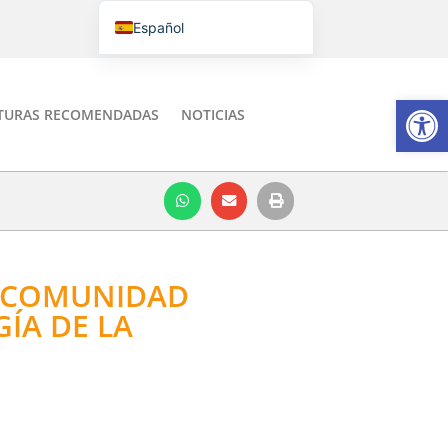
Español
Português do Brasil
English
Abrir
TURAS RECOMENDADAS
NOTICIAS
Italiano
A COMUNIDAD
ÍA DE LA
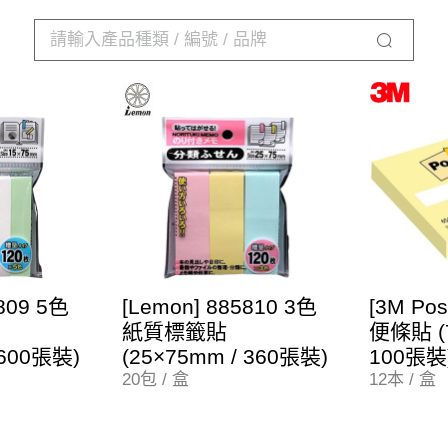
5809 5色
[Lemon] 885810 3色
[3M Pos
紙質標籤貼
便條貼 (7
 600張裝)
(25×75mm / 360張裝)
100張裝
20包 / 盒
12本 / 盒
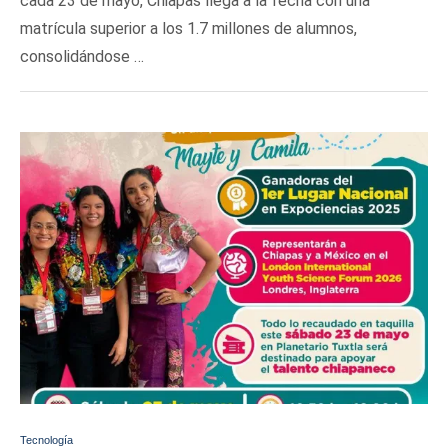
cada 23 de mayo, Chiapas llega a la fecha con una
matrícula superior a los 1.7 millones de alumnos,
consolidándose …
Tecnología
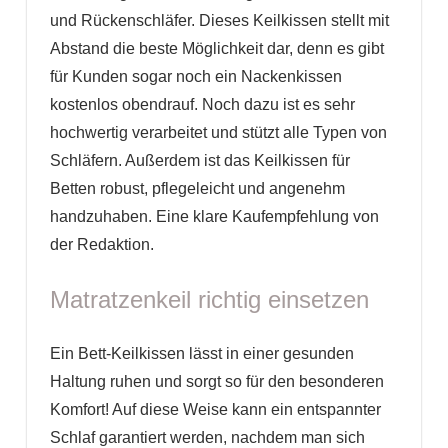
und Rückenschläfer. Dieses Keilkissen stellt mit
Abstand die beste Möglichkeit dar, denn es gibt
für Kunden sogar noch ein Nackenkissen
kostenlos obendrauf. Noch dazu ist es sehr
hochwertig verarbeitet und stützt alle Typen von
Schläfern. Außerdem ist das Keilkissen für
Betten robust, pflegeleicht und angenehm
handzuhaben. Eine klare Kaufempfehlung von
der Redaktion.
Matratzenkeil richtig einsetzen
Ein Bett-Keilkissen lässt in einer gesunden
Haltung ruhen und sorgt so für den besonderen
Komfort! Auf diese Weise kann ein entspannter
Schlaf garantiert werden, nachdem man sich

▶ **TASK DESCRIPTION**
Read through the entries above and copy each line that has the string "Keilkissen" in it.

▶ **YOUR SOLUTION**
und Rückenschläfer. Dieses Keilkissen stellt mit
Schläfern. Außerdem ist das Keilkissen für
Ein Bett-Keilkissen lässt in einer gesunden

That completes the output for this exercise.